About this task -
Which lines have the string "Workplace"? Copy all of them from the entries below.

Input material -
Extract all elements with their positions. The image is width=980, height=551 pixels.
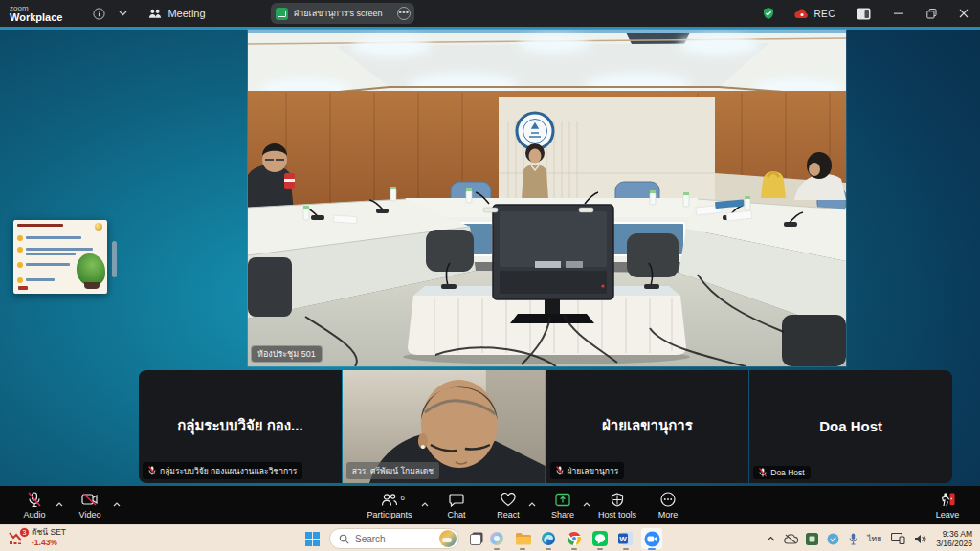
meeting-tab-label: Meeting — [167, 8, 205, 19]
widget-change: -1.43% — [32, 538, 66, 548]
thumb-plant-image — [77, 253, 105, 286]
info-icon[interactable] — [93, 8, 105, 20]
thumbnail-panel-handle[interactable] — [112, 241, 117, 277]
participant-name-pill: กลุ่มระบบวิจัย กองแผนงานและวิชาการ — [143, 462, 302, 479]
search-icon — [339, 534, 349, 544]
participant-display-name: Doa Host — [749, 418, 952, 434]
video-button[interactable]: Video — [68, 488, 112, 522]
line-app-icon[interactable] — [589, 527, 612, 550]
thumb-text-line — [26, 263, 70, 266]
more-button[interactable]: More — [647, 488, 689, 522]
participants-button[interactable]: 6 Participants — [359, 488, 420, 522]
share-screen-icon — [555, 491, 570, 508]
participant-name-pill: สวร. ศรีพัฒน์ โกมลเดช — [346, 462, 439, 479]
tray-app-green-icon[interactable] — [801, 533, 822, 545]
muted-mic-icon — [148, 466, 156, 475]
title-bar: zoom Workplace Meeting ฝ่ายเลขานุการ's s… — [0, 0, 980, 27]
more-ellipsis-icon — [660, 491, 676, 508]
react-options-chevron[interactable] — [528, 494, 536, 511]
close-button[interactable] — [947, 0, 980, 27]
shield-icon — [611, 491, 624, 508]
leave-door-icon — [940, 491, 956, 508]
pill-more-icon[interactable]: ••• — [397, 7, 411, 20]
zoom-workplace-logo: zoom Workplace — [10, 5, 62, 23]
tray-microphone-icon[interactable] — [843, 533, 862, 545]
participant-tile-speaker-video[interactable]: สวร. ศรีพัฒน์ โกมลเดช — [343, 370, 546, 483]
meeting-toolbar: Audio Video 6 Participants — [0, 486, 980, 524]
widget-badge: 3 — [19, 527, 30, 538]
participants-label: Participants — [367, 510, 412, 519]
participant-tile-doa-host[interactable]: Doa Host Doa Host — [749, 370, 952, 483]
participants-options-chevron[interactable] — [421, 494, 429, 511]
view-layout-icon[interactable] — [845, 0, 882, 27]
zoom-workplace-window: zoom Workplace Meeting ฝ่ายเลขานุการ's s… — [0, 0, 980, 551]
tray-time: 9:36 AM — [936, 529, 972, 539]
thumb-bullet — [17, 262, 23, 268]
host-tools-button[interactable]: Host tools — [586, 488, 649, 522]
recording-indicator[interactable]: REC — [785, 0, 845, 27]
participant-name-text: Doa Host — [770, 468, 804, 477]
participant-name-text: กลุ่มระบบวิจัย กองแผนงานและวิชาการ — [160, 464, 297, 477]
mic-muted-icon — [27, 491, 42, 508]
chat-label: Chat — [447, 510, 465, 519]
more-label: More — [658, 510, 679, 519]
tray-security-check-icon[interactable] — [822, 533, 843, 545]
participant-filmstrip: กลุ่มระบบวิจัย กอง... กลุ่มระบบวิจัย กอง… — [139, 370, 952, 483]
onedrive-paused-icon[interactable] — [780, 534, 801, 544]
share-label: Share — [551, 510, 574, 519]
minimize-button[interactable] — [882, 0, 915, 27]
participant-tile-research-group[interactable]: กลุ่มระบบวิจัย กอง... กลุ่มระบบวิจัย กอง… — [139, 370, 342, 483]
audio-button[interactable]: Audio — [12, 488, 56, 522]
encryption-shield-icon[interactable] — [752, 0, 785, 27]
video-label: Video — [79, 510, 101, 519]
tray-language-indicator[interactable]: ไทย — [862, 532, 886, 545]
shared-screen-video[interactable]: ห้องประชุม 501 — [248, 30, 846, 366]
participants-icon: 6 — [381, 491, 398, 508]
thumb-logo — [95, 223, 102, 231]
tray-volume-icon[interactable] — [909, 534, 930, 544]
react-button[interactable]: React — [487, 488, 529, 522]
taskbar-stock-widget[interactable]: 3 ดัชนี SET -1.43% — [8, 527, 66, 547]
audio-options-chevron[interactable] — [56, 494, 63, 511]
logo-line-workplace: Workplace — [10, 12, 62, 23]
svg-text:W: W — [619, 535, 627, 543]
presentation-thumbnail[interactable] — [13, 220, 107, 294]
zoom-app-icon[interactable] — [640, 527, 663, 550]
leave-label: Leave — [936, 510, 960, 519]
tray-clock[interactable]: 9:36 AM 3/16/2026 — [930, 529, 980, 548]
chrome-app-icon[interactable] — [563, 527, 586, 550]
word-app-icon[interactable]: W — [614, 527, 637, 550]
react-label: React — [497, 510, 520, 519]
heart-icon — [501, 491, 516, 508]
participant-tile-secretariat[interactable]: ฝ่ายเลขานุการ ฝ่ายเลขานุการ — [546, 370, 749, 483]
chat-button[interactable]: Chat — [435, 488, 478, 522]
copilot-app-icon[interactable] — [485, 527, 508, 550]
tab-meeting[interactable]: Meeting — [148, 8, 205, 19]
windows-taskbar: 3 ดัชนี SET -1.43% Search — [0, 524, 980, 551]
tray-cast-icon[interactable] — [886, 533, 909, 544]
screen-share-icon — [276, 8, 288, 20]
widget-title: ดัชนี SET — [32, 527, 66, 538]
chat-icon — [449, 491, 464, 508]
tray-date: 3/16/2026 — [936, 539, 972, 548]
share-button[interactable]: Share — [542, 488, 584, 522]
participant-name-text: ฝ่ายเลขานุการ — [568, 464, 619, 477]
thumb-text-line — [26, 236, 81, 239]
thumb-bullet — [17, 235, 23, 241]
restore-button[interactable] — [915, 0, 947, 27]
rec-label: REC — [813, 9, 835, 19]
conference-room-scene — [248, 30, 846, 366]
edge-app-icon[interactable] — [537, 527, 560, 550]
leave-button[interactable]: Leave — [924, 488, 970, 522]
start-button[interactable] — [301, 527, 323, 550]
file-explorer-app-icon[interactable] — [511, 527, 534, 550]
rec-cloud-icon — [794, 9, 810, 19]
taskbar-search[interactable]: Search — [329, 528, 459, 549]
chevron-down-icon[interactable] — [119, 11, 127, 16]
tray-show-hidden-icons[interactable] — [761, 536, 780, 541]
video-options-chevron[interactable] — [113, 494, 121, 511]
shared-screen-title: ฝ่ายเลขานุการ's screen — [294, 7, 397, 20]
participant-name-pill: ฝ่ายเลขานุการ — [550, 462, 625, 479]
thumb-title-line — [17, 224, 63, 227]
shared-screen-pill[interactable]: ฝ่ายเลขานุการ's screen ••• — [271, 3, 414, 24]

...

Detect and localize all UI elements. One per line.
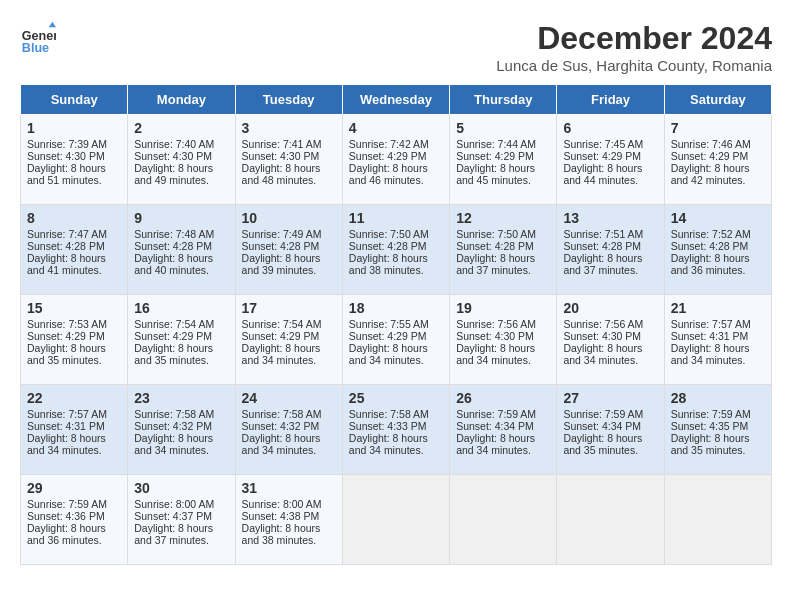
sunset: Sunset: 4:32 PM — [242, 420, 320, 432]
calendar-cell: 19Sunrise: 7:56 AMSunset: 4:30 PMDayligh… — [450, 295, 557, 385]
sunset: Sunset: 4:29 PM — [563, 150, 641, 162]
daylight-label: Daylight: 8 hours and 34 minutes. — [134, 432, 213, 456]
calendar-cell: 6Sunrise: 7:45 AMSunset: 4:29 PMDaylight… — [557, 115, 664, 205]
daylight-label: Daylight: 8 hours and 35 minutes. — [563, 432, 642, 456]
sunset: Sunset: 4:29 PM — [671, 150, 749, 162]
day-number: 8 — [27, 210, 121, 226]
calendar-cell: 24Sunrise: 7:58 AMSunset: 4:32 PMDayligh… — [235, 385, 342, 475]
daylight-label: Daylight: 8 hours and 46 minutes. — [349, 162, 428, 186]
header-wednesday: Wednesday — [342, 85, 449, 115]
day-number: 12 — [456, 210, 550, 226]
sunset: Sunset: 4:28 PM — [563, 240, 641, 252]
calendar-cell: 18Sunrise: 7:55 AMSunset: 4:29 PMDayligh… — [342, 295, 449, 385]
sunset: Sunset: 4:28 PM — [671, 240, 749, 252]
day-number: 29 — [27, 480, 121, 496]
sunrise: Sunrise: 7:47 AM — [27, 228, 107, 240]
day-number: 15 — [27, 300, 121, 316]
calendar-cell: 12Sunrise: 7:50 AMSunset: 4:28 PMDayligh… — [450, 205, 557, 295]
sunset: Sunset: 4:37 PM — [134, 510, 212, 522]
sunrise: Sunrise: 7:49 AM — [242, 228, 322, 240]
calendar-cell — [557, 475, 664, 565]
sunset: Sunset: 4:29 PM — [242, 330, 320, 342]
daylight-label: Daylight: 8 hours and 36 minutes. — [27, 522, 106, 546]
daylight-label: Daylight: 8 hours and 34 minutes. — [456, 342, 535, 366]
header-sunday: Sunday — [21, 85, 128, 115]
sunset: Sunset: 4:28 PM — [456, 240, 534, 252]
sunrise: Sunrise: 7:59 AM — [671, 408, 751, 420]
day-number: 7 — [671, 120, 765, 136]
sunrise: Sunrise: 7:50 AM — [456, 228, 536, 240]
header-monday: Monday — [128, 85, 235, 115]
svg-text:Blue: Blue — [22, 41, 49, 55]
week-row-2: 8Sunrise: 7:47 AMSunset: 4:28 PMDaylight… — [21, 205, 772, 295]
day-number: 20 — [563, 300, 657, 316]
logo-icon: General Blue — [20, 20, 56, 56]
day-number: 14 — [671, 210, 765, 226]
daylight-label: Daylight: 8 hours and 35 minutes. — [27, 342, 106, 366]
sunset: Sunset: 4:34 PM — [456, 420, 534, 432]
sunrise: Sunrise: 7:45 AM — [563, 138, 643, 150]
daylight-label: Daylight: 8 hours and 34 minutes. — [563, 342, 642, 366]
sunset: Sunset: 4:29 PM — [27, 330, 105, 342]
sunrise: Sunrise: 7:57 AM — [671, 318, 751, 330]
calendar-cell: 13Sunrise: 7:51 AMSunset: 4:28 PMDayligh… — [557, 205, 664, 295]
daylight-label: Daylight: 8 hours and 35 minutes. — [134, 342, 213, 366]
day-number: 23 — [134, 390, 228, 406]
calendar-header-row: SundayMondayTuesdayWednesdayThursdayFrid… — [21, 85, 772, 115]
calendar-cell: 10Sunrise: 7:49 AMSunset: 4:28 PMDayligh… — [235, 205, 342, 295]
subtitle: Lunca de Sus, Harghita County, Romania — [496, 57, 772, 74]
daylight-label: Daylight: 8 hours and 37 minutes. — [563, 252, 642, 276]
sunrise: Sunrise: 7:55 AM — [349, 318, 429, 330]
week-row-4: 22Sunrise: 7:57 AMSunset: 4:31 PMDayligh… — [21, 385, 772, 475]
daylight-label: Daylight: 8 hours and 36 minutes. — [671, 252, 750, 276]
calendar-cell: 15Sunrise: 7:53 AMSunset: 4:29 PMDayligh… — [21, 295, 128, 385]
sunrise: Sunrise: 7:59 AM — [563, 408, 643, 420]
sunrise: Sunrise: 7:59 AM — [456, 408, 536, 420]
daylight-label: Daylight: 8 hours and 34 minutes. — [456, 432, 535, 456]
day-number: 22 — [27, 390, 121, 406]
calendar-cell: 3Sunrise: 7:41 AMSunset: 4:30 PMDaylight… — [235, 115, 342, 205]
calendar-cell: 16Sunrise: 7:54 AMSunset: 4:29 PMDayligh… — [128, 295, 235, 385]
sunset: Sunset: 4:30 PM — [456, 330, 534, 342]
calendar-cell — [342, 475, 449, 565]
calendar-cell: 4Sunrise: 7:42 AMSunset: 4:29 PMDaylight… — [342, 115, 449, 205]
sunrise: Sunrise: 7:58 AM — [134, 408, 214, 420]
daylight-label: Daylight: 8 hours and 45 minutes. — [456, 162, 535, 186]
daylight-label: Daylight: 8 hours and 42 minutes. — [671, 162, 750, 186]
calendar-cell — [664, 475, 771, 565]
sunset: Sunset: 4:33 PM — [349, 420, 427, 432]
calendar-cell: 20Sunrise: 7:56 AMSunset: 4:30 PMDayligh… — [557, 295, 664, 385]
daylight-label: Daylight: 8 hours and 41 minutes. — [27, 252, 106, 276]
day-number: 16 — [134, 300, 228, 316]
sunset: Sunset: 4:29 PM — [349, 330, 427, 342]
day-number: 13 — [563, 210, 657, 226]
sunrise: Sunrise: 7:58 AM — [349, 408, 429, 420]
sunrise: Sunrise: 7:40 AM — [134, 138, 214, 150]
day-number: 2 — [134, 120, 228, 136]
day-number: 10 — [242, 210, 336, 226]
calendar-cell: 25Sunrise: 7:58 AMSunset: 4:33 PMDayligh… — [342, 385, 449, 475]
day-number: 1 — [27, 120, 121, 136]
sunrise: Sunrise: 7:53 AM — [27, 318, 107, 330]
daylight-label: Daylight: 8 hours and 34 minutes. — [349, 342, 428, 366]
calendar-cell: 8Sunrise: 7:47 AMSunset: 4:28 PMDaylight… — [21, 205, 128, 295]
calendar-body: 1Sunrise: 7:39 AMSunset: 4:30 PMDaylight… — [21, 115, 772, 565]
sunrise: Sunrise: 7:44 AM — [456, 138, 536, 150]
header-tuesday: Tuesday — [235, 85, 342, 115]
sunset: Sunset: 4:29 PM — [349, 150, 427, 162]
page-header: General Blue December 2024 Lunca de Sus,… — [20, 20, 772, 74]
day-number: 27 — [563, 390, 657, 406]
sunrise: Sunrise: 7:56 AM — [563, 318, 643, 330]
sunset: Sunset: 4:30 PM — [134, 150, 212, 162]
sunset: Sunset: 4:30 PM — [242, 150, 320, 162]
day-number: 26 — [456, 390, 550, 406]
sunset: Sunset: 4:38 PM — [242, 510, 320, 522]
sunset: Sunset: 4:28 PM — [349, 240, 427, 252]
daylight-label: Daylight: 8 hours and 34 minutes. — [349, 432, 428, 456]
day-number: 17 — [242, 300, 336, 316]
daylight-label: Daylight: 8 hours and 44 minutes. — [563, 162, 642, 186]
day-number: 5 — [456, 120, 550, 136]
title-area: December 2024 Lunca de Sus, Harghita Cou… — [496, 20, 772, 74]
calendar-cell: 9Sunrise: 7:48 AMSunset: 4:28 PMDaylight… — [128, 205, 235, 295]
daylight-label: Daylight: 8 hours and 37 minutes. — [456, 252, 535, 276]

Written response -
title-bar: zoom Workplace Meeting ฝ่ายเลขานุการ's s… — [0, 0, 980, 27]
zoom-workplace-logo: zoom Workplace — [10, 5, 62, 23]
zoom-workplace-window: zoom Workplace Meeting ฝ่ายเลขานุการ's s… — [0, 0, 980, 551]
logo-line-workplace: Workplace — [10, 12, 62, 23]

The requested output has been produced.